Lynch's latest resonated with me in much the same way as two other films I experienced much more intensely than I'm wont to do: John Cassavetes' Love Streams and Jacques Rivette's Celine and Julie Go Boating. I'll refrain from slobbering and ejaculating all over my descriptions of these emotionally intense experiences (to see how embarrassing that can be, read Austin Chronicle editor Louis Black's unfortunate gushing pantswetting for Pan's Labyrinth). What these very different films have in common, and why I think I feel so strongly about them, is their uncompromising and single-minded devotion to a sustained, dreamlike trip into their authors' subconsious minds and obsessions (that Cassavetes' film is based on a play by Ted Allan does not contradict my statement--Cassavetes rewrote almost every line in the play, keeping only the characters' names, jobs, and relations to each other and kept his friend Allan's name on the film so the playwright could benefit financially). These three films were also written as they were shot, in collaboration with, and functioning as love letters to, the actors appearing in them. The three films also almost completely eschew plot in favor of character, mood, ellipses, and emotion while never sacrificing narrative drive or motivation, and contain many visual references to the directors' other works.

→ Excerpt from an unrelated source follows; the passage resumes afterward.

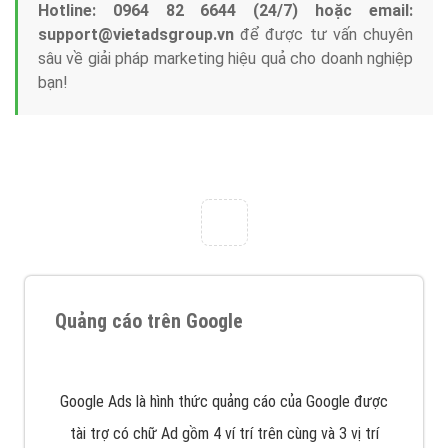
Tại sao chọn công ty Việt Ads làm đối tác
Marketing Online?
Công ty Việt Ads thành lập từ năm 2013
, chúng tôi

Lynch's film is in many ways his darkest. I don't remember ever being so frightened by a movie as I was by two of the images here. A friend of mine said she was close to having panic attacks a few times during her viewing of the film (she meant this as a compliment, by the way). But as Dennis Lim astutely points out in his review, "Mulholland Drive may be a more palatable film, but its reality is harsher: a dream overlaid on a nightmare. Inland Empire is almost all nightmare, and yet, through considerable exertions, it eventually blinks itself awake, or into a state of grace." The closing credits sequence is one of the most joyful scenes I've encountered, and pushed me out of the theater with a real sense of wonder and happiness toward the "wild at heart, and weird on top" world we're temporarily inhabiting.

Perhaps the most impressive aspect of the film is Lynch's sound design. The soundtrack (by which I mean every sound in the movie) could be listened to sans visuals and the experience would be just as intense. Lynch deftly layers low hums, whooshings, breaths, screams, extreme volume fluctuations, echos, chatter, finger snaps, and dissonance with music by Penderecki, Little Eva, Etta James, Beck, Nina Simone, and Lynch himself.

There are a million other things to say about this film, but I'll save them for the next time I watch it.

Reviews:
J. Hoberman
Jim Emerson
Jonathan Rosenbaum
Dennis Lim

1 comment:

steigrrr said...

i sent an email to my friend eric after i saw inland empire that said something like "as you know, i see a lot of movies, and i can honestly say that i have never before been affected in quite the same way as i was by this one." really. i also mentioned that at one (blessedly brief) point i panicked because wasn't sure whether i was watching a film or actually losing my mind (which, as far as i'm concerned, is really fucking impressive). i also laughed a lot at other moments, so it wasn't all nightmare.